He watches her as she bounces ever so slightly, her
shoulders dipping in rhythm as she picks up dog toys from the floor. On the
stereo, the Gramercy Five bounces gently along, with his wife responding
unconsciously to the music. She was only ten years old when Artie Shaw put
together his quintet, but her body knows what he was saying all those years
ago.
Wherever did he find her? The three ounces of vodka in his gimlet
take away almost every inhibition he had. But he doesn't need to do anything—all
he has to do is watch her. With this woman whom he's treasured for a quarter
century, even with all the limitations of age, here is a familiar feeling, one
that makes life worth all of its pain and uncertainty.

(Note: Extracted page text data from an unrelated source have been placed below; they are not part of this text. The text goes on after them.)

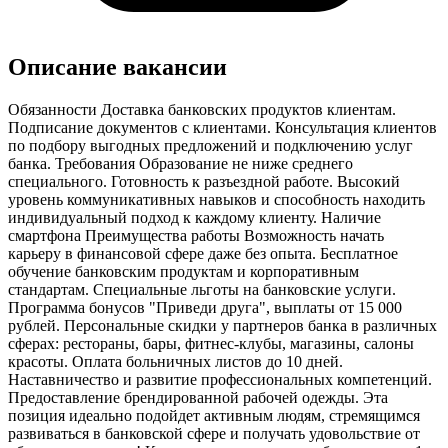
Описание вакансии
Обязанности Доставка банковских продуктов клиентам.
Подписание документов с клиентами. Консультация клиентов
по подбору выгодных предложений и подключению услуг
банка. Требования Образование не ниже среднего
специального. Готовность к разъездной работе. Высокий
уровень коммуникативных навыков и способность находить
индивидуальный подход к каждому клиенту. Наличие
смартфона Преимущества работы Возможность начать
карьеру в финансовой сфере даже без опыта. Бесплатное
обучение банковским продуктам и корпоративным
стандартам. Специальные льготы на банковские услуги.
Программа бонусов "Приведи друга", выплаты от 15 000
рублей. Персональные скидки у партнеров банка в различных
сферах: рестораны, бары, фитнес-клубы, магазины, салоны
красоты. Оплата больничных листов до 10 дней.
Наставничество и развитие профессиональных компетенций.
Предоставление брендированной рабочей одежды. Эта
позиция идеально подойдет активным людям, стремящимся
развиваться в банковской сфере и получать удовольствие от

She wasn’t his first love. That one had come in the
loneliness of youth, a grasping for comfort, a mutual need for certainty. That
one had ended, inevitably, in disillusion. The comfort was temporary, the
certainty elusive.
Others followed, each one promising fulfillment, only to
float away in currents of change. Each one gave him that which only a woman’s love
could give, a buoyance in the maelstrom. He’d given back as long as they
lasted; the flesh and the souls eventually tearing apart in mutual loss.
The playlist in his computer cued up Johnny Mathis and then Tony
Bennett—long ago and fondly but faintly remembered, the regrets and the sighs of
those years now barely noticed.
Earlier, as they prepared dinner, he'd played an old album
by Herb Alpert and had remembered floating down a highway with another woman in
her Mustang, the eight-track stereo blaring Tijuana Brass, feeling free for the
first time in his life. He’d savored the memory. It didn’t matter that it was fifty
years before; the feeling was still there.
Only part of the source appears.